VMFS Heartbeat:VMFS being a distributed file system relies on on-disk locks to arbitrate access to shared storage among multiple ESX hosts. VMFS also uses on-disk heartbeat mechanism to indicate
liveness of hosts using the shared storage.
VMFS uses on-disk heartbeat (HB) mechanism to indicate liveness of hosts using the file system. All hosts using the shared storage uses ATS to update their HB in a given reason on the disk to indicate they are alive.
In reference to the above diagram:
- Every host using a VMFS volume has its own heartbeat slot (1 sector in size) and they update it in the “Heartbeat Region” as shown above.

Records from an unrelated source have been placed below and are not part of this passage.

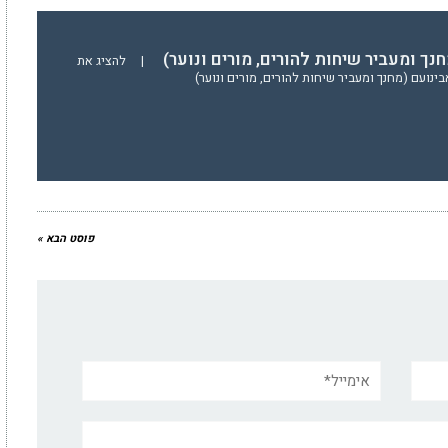
נך ומעביר שיחות להורים, מורים ונוער)
|
להציג את
נועם (מחנך ומעביר שיחות להורים, מורים ונוער)
פוסט הבא »
אימייל*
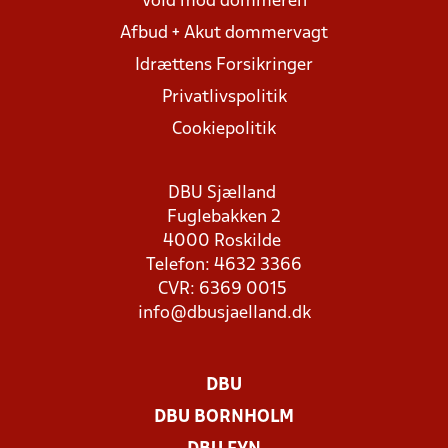
Vold mod dommeren
Afbud + Akut dommervagt
Idrættens Forsikringer
Privatlivspolitik
Cookiepolitik
DBU Sjælland
Fuglebakken 2
4000 Roskilde
Telefon: 4632 3366
CVR: 6369 0015
info@dbusjaelland.dk
DBU
DBU BORNHOLM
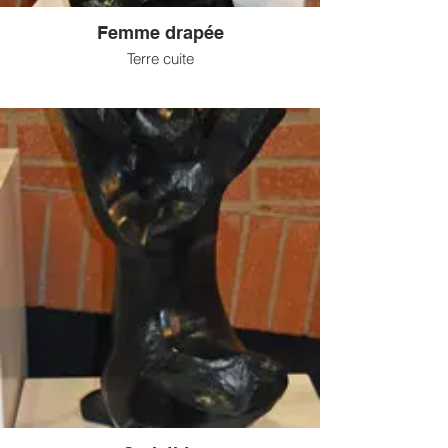
Femme drapée
Terre cuite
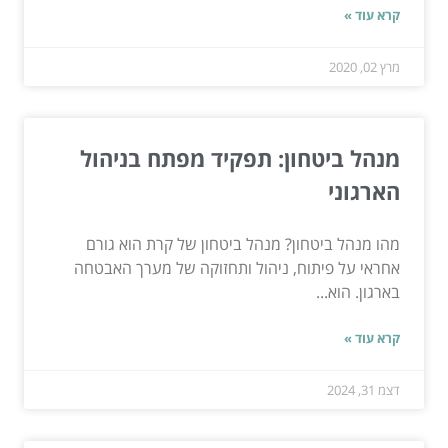
קרא עוד »
מרץ 02, 2020
מנהל ביטחון: תפקיד מפתח בניהול
הארגוני
מהו מנהל ביטחון? מנהל ביטחון של קרת הוא גורם
אחראי על פיתוח, ניהול ותחזוקה של מערך האבטחה
בארגון. הוא...
קרא עוד »
דצמ 31, 2024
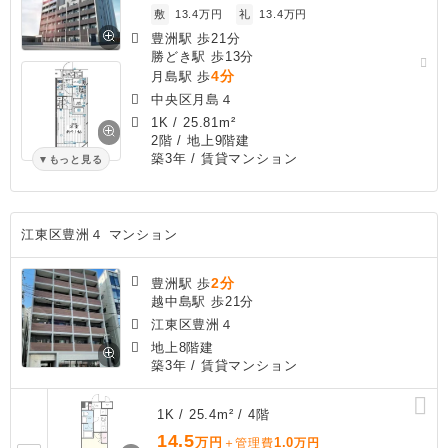
敷
13.4万円
礼
13.4万円
豊洲駅 歩21分
勝どき駅 歩13分
4分
月島駅 歩
中央区月島４
1K
/
25.81m²
2階 / 地上9階建
築3年
/ 賃貸マンション
もっと見る
江東区豊洲４ マンション
2分
豊洲駅 歩
越中島駅 歩21分
江東区豊洲４
地上8階建
築3年
/ 賃貸マンション
1K / 25.4m² / 4階
14.5
万円
1.0
＋管理費
万円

- Among other things, the important information in each heartbeat slot are:
- HB state (Slot not-in-use, Slot in active use, Slot is being replayed)
- Generation – monotonically increasing number. Changes when HB state changes
- Timestamp – Updated on every periodic heartbeat IO
- The HB workflow for a given host goes through following states
- Acquire HB Slot - A HB slot ( a sector in size) is chosen by the host in the Heartbeat Region to heart beat.
- Periodic HB update – This is done using ATS primarily to show the host is alive. In case the HB slot is not updated for a considerable time (> 16 sec) then we assume the host to be dead and start reclaim/recovery process.
- HB Reclaim/Recovery – Recovery is initiated on HB if timeout (16s) expires or we see ATS miscompare. In recovery case we halt all outstanding commands on the device. Rest of the recovery process depends on how the HB slot has changed, e.g
- If no other host has cleared or used this HB slot, we start HB normally again
- If another host has cleared the HB and HB generation has increased by 1, we start HB normally again
- If another host is in process of replaying this HB slot, wait for replay to complete
- Clear HB Slot – Clear the HB slot when host exits.
Timeout associated with VMFS Heartbeat:The various timeout associated with HB are
- Periodic heartbeat interval (3s) – Every interval a HB ATS is issued.
- HB IO timeout (8s) – Timeout associated with the ATS command for periodic heartbeat update.
- HB lease timeout (16s) – Disk lock(s) considered stale if owning host HB is not updated for this duration.
ATS and Heartbeat:We use SCSI ATS a T10 command (Opcode 0x89, Compare and Write) to update HB. We strongly suggest customer to use ATS for HB as it is atomic and usage can scale. Drawback of not using ATS are
- Without ATS, HB update is a simple write without reservation.
- Delayed writes pose a problem when a HB IO completes much after the timeout (at the device) and potentially overwrites a newer HB update from another host.
For ATS support, please check your back end array for ATS support.
Relation between on-disk locks and heartbeat slot in a VMFS volume:As we have updated earlier VMFS being a distributed file system relies on on-disk locks to arbitrate access to shared storage among multiple ESX hosts. The On-disk locks are 1 sector in size and they immediately precede the metadata they are protecting. Some of the key contents of the on-disk locks are:
- Lock type – Identifies the type of metadata this lock is protecting
- Lock mode – Identifies whether a lock is free or whether its locked in exclusive/read-only, etc mode
- Lock owner – UUID of the host which currently owns the lock
- HB address – Address of the HB slot of the owner
Now let’s take an example to understand relationship between on-disk lock and VMSF Heart Beat:
If a particular lock is needed by a host (say HostA) and that lock is currently not free (as per lock mode field) and locked by another host (say Host B, as per lock owner field)
The HB address field enables HostA to observe the HB slot of HostB for a period of time, to determine if HostB is alive or not.
If HostA determines that HostB is not alive (Its HB slot for HostB has not changed for upto 16s), then HostA can “clear” HostB’s HB slot and break the lock it wanted and go ahead with its operation.